Possibilities can prove that certain ideas are true. For instance, the simple possibility that my sense of sight does not necessarily correspond to the actual nature of external, physical stimuli already proves that I therefore cannot know if an object exists by looking at it. In other cases, possibilities are not as immediately relevant to the core of some category of philosophy. This latter type of possibility might be appealed to as something of direct importance to an issue when it is really a red herring that no one at all needs to specifically contemplate. This is not to say it is something that does not merit at least some consideration upon thinking or hearing of it for the first time; it just resides far from the heart of the issues it is associated with. Examples are commonplace, but I will share one from my own life several years ago.
A key example I have encountered was that of a professor (a very philosophically shallow one at that, and one I have mocked in another post years ago) stating that humans have an obligation to take care of the environment for the sake of whatever hypothetical dominant species might arise after humanity, a statement he made around a year and a half before my graduation. Rather than simply discuss the immediate relevance of environmental stability to human life and the evidence that human life and nature have metaphysical value and not just metaphysical natures, he addressed something in the potentially distant future that might not ever happen in the first place.
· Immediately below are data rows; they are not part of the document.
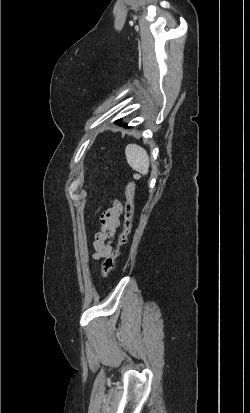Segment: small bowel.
I'll return each instance as SVG.
<instances>
[{
    "mask_svg": "<svg viewBox=\"0 0 250 413\" xmlns=\"http://www.w3.org/2000/svg\"><path fill=\"white\" fill-rule=\"evenodd\" d=\"M120 215L121 207L117 202L101 214V228L95 232L92 244L95 250L92 256L94 260L105 258L112 251L113 243L120 226Z\"/></svg>",
    "mask_w": 250,
    "mask_h": 413,
    "instance_id": "obj_1",
    "label": "small bowel"
}]
</instances>
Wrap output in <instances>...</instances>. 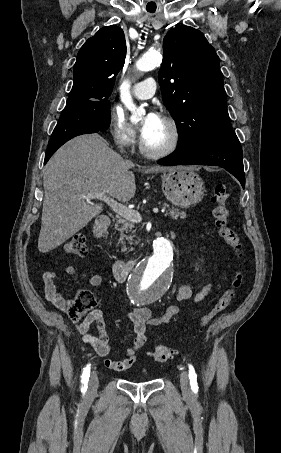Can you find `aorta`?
<instances>
[{"instance_id": "obj_1", "label": "aorta", "mask_w": 281, "mask_h": 453, "mask_svg": "<svg viewBox=\"0 0 281 453\" xmlns=\"http://www.w3.org/2000/svg\"><path fill=\"white\" fill-rule=\"evenodd\" d=\"M162 55L156 52L145 53L137 62L136 68L140 71H150L159 66ZM121 100L131 111L130 120L138 122L145 115V109L136 107L130 94L128 81L120 87ZM154 252L151 257L144 259L135 267L128 279L127 289L132 301L147 305L158 301L167 292L172 283L173 248L166 238H157L153 242Z\"/></svg>"}]
</instances>
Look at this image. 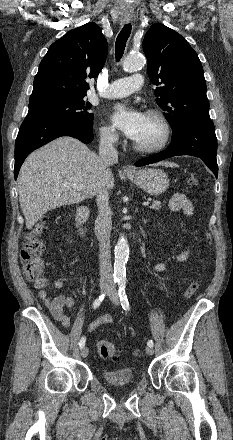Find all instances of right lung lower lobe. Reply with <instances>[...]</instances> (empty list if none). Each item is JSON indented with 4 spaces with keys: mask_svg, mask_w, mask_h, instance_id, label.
Listing matches in <instances>:
<instances>
[{
    "mask_svg": "<svg viewBox=\"0 0 233 440\" xmlns=\"http://www.w3.org/2000/svg\"><path fill=\"white\" fill-rule=\"evenodd\" d=\"M61 136H71L83 143L93 140L92 131L76 122L46 115H27L16 138L15 179L25 158L33 150Z\"/></svg>",
    "mask_w": 233,
    "mask_h": 440,
    "instance_id": "1",
    "label": "right lung lower lobe"
}]
</instances>
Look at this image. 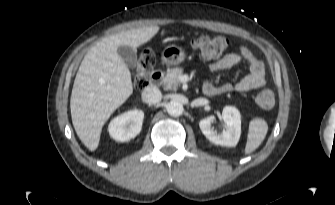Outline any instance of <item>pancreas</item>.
<instances>
[{
	"label": "pancreas",
	"instance_id": "pancreas-1",
	"mask_svg": "<svg viewBox=\"0 0 335 205\" xmlns=\"http://www.w3.org/2000/svg\"><path fill=\"white\" fill-rule=\"evenodd\" d=\"M183 75V69L176 67L168 69L163 79V87L165 90H176L180 85V77Z\"/></svg>",
	"mask_w": 335,
	"mask_h": 205
}]
</instances>
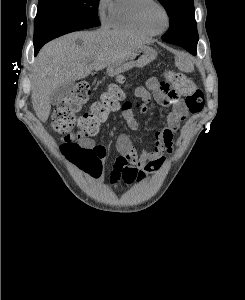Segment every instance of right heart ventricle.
I'll return each instance as SVG.
<instances>
[{
    "label": "right heart ventricle",
    "instance_id": "obj_1",
    "mask_svg": "<svg viewBox=\"0 0 245 300\" xmlns=\"http://www.w3.org/2000/svg\"><path fill=\"white\" fill-rule=\"evenodd\" d=\"M143 0H114L112 2L108 24L111 28L141 35H151L138 21V8Z\"/></svg>",
    "mask_w": 245,
    "mask_h": 300
}]
</instances>
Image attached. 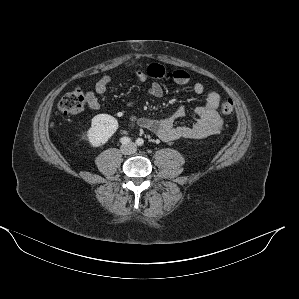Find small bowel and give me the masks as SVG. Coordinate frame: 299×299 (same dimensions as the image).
<instances>
[{"label":"small bowel","mask_w":299,"mask_h":299,"mask_svg":"<svg viewBox=\"0 0 299 299\" xmlns=\"http://www.w3.org/2000/svg\"><path fill=\"white\" fill-rule=\"evenodd\" d=\"M135 78L138 83H145L148 79H166L179 85H187L191 81L188 72L180 69H165L155 63L150 64L146 69L136 68ZM110 82L111 76L104 75L96 82L94 90L86 93L88 107L94 110L102 108L97 95L104 94ZM193 91L200 95L205 92V87L201 83H195ZM148 95L155 98L161 97L163 95L162 85L158 81L151 83ZM220 98L217 91L210 90L204 104L193 110L192 115L195 117V121L190 126L176 124L178 119L186 116V110L183 107H178L170 116L160 120L131 115L129 121L131 125L149 130L166 142L205 138L217 134L223 127V119L218 112ZM134 104V101L128 103L129 106Z\"/></svg>","instance_id":"c3829d8e"}]
</instances>
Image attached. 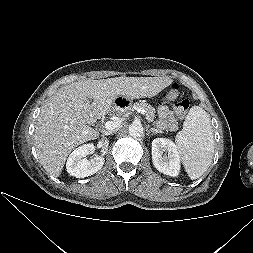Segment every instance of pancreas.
<instances>
[{"instance_id":"pancreas-1","label":"pancreas","mask_w":253,"mask_h":253,"mask_svg":"<svg viewBox=\"0 0 253 253\" xmlns=\"http://www.w3.org/2000/svg\"><path fill=\"white\" fill-rule=\"evenodd\" d=\"M138 108L144 109L145 110V118L149 121V122H154L155 119V108L152 107L151 105H149L146 102H137L135 104H133L132 106V110H136Z\"/></svg>"}]
</instances>
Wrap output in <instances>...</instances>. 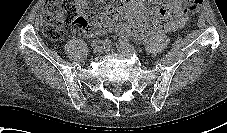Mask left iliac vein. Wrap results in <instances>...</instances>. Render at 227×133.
Masks as SVG:
<instances>
[{
  "label": "left iliac vein",
  "instance_id": "left-iliac-vein-1",
  "mask_svg": "<svg viewBox=\"0 0 227 133\" xmlns=\"http://www.w3.org/2000/svg\"><path fill=\"white\" fill-rule=\"evenodd\" d=\"M117 48L121 52H135V48L129 43L119 42Z\"/></svg>",
  "mask_w": 227,
  "mask_h": 133
}]
</instances>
His motivations for respecting the environment were far from having strong relevance.
How would one possibly prove that a future dominant species that replaces humans is anything more than a mere possibility? Even if another species was somehow proven to replace humans after our extinction or decline, neither of which is fated to happen by logical necessity, how does it follow that humans have an obligation to labor with their interests in mind? He never even explored these things with even superficial detail beyond the initial assertion because he made arbitrary claims about morality on a regular basis, ranging from claims in favor of conscience-based moral epistemology to the statement that egoistic utilitarianism is a partly "ideal" moral system.
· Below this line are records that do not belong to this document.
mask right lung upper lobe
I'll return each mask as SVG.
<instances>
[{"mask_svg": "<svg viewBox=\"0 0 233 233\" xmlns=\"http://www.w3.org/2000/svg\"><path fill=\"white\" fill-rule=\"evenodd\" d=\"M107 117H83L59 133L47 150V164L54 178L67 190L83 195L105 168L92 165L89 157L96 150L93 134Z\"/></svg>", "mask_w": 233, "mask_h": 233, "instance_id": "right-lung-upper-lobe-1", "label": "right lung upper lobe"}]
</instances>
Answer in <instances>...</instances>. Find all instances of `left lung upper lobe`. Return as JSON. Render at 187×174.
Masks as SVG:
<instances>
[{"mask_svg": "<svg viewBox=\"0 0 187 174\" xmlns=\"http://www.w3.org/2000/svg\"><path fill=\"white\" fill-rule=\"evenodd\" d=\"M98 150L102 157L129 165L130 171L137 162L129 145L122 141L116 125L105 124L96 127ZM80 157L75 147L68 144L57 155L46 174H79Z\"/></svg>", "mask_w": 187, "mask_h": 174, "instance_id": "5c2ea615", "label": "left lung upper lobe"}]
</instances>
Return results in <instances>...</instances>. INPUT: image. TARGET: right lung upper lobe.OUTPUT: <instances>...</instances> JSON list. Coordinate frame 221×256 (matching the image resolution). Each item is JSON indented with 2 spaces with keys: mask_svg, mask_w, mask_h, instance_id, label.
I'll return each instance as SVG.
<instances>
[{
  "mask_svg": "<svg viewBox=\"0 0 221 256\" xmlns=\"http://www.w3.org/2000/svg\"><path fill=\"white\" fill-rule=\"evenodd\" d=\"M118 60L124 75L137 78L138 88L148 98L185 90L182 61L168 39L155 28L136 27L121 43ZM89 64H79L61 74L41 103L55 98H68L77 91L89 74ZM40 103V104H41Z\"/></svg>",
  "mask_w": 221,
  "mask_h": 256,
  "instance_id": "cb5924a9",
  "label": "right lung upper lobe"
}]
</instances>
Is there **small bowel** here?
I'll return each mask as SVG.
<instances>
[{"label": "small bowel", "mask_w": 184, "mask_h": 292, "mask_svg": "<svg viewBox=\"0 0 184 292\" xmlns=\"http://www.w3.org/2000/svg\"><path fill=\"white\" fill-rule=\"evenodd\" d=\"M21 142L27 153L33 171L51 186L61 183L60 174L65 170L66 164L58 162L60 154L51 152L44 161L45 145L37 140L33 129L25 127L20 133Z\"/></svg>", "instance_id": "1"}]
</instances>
However, not every motivation for environmentalism is valid even if it is morally good to protect the environment from gratuitous harm and exploitation. Some things are either less important in their relationship to environmentalism or nothing more than red herrings to any moral obligations that might exist. The very existence of a future species is irrelevant to whether the natural world has a value that makes humans have an obligation to not destroy it needlessly or thoughtlessly (and it was especially ironic that the professor favorably brought his assertion up as a professed Christian). If it has such value, which would not be rooted in human perception or preference, then humans should caretake the environment irrespective of how it would enable other species of the future to survive.
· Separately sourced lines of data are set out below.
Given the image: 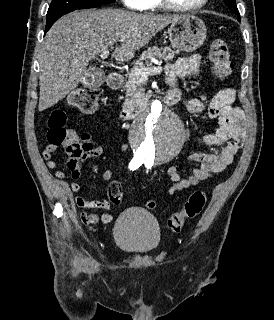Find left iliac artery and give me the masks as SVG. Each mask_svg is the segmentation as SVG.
I'll return each mask as SVG.
<instances>
[{
	"label": "left iliac artery",
	"mask_w": 274,
	"mask_h": 320,
	"mask_svg": "<svg viewBox=\"0 0 274 320\" xmlns=\"http://www.w3.org/2000/svg\"><path fill=\"white\" fill-rule=\"evenodd\" d=\"M144 163H145L146 168H148V169H150L153 165V162H150L148 160H145Z\"/></svg>",
	"instance_id": "44dca946"
}]
</instances>
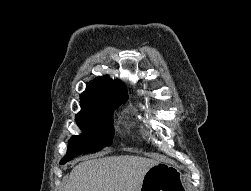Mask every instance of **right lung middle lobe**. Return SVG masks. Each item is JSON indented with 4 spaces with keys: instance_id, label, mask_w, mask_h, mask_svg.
<instances>
[{
    "instance_id": "obj_1",
    "label": "right lung middle lobe",
    "mask_w": 251,
    "mask_h": 191,
    "mask_svg": "<svg viewBox=\"0 0 251 191\" xmlns=\"http://www.w3.org/2000/svg\"><path fill=\"white\" fill-rule=\"evenodd\" d=\"M121 104L81 109L76 115L77 125L84 131L82 136H72L68 142L64 164L80 153H93L112 144L113 111Z\"/></svg>"
}]
</instances>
Purely speculative reasons for preserving the environment will always bow to reasons based in actual logicality and moral obligations. A conclusion based on speculation, as opposed to a truth revealed by speculation (such as the aforementioned example of how knowing that one cannot disprove the idea that objects one sees do not actually exist, no matter how much it may not seem to be the case, proves that one is irrational to believe that the objects one sees do exist on the basis of sight), is inherently unproven and perhaps even unprovable. Were this not the case, it would not be speculation! It would be possible to logically prove that the given possibility is true in reality. Environmentalism, basic epistemology, and every other thing one could think about are not confirmed by anything other than sheer logical necessity.